In our previous Magazine, questions were raised like: “Is there more to being a Christian than just living individual nice lives. Being nice people, making everybody feel nice about themselves, not taking everything too seriously? Do we leave all decisions made that impact the majority of people in the world to a few elite men and maybe a woman or two in between? Do you sometimes struggle with questions like this, or have you given up trying to understand?”


For our Lenten Course/Bible Study, we are engaging these questions by looking at the Psalms. We have engaged with the psalms during Advent, letting a more formal English translation be read alongside a more contemporary translation and interpretation in the Message Bible, as presented by Eugene Peterson, who is both an Old Testament Scholar and Pastor.

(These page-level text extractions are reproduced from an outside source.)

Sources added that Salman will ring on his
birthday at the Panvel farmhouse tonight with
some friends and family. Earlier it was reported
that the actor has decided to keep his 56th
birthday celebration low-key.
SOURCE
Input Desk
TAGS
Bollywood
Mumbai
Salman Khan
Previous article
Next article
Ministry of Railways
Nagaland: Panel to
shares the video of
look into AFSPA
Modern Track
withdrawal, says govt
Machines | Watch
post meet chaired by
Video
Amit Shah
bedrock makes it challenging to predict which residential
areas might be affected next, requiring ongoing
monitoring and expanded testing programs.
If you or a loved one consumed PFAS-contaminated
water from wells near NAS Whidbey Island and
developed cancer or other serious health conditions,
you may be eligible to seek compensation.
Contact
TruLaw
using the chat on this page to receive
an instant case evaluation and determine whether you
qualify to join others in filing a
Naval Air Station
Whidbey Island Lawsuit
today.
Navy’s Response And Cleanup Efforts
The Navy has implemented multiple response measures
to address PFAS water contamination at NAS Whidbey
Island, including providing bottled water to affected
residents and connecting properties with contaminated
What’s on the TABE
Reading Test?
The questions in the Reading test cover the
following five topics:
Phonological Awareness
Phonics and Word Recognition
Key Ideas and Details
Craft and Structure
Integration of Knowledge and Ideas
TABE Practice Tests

Now, during Lent, we are following Jesus’ passion through the eyes of Matthew and the other Gospel writers, and scripture witnesses to the fact that Jesus recited Psalm 22 when he was hanging on the Cross.


As we dig into the Psalms, we are engaging the work of the Old Testament Scholar Walter Brueggemann, who has developed a very helpful way of categorising the Psalms and bringing them into our personal lives and the lives of our communities. He suggests that we regularly find ourselves in one of three places:


1. a place of orientation, in which everything makes sense in our lives;


2. a place of disorientation, in which we feel we have sunk into the pit; and


3. a place of new orientation, in which we realise that God has lifted us out of the pit and we are in a new place full of gratitude and awareness about our lives and our God.

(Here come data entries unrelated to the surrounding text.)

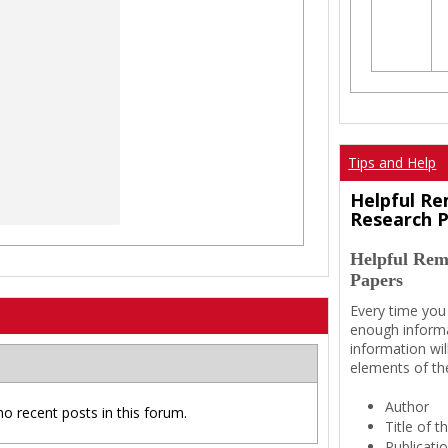
Tips and Help
Helpful Re
Research 
Helpful Rem
Papers
Every time you
enough informa
information wil
elements of th
Author
no recent posts in this forum.
Title of 
Publicati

Accordingly, the psalms generally match those places, so he identifies psalms of orientation, disorientation, and new orientation.


Psalms of Orientation: Psalms 8, 24, 33, 104, 133 and 145 are great examples of this type of psalm. They are the psalms we are most comfortable with. They are psalms of gratitude for God’s ordering of life. These psalms reflect life the way it is expected to be: full of blessing for the saints. These are psalms in which the Torah is celebrated, and the God of creation is praised.

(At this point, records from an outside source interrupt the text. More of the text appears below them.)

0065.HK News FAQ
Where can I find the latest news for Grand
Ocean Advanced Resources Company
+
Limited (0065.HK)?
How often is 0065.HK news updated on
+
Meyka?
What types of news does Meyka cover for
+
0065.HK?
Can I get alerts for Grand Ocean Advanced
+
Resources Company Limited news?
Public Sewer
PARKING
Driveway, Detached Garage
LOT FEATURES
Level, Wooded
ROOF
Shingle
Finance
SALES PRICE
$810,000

Psalms of Disorientation: Psalms 13, 35, 74, 86, 95, and 137 are great examples of this type of psalm. These psalms are the reaction of the faithful to God when the world they knew was broken. These are psalms of lament that move and deepen the faith of the worshiper. They reflect times of great despair. There is a sense of urgency to them. They reflect the pain of people communicating with their God in world-shattering circumstances. The content and context of these circumstances are painful, and the words reflect that.


Psalms of New Orientation, of which Psalms 29, 42, 47, 93, 97, 98, 99, 114, 148 and 150 are good examples. These are deeper versions of the orientation psalms. Disorientation is now past, and the singe praises God for salvation. This new orientation includes the victory hymns of Yahweh, of which Miriam’s song in Exodus 15, although not part of the book of Psalms, is a great example.


Brueggemann suggests that recognising this pattern of organisation can help us identify psalms that fit our personal lives and moments in the life of our communities. He further points out that our collective use of the psalms is not just moments of communication with God, but that this communication has a generative function, whereby transformation takes place in the here and now. We are people of the Word, and the Word becomes flesh.


The publication we are engaging with is “Spirituality of the Psalms” by Walter Brueggemann. I suggest you read this booklet during Lent and listen to the Brueggemann lectures on this topic, which can be found on YouTube, for which this is the link:
https://www.youtube.com/watch?v=mpwWULfDWEY
You can also join our Lenten Course/Bible Study on Saturdays during Lent at 10:00 in the Hut or online on Mondays at 19:00 via Zoom.


The psalms won’t, even with Brueggemann’s help, answer all our questions. But they can help us to grow in Christ, whose passion we remember during Lent and whose resurrection at Easter promises renewed life through us, for us, for our communities and for the world we live in.


May you have a holy and blessed Lent.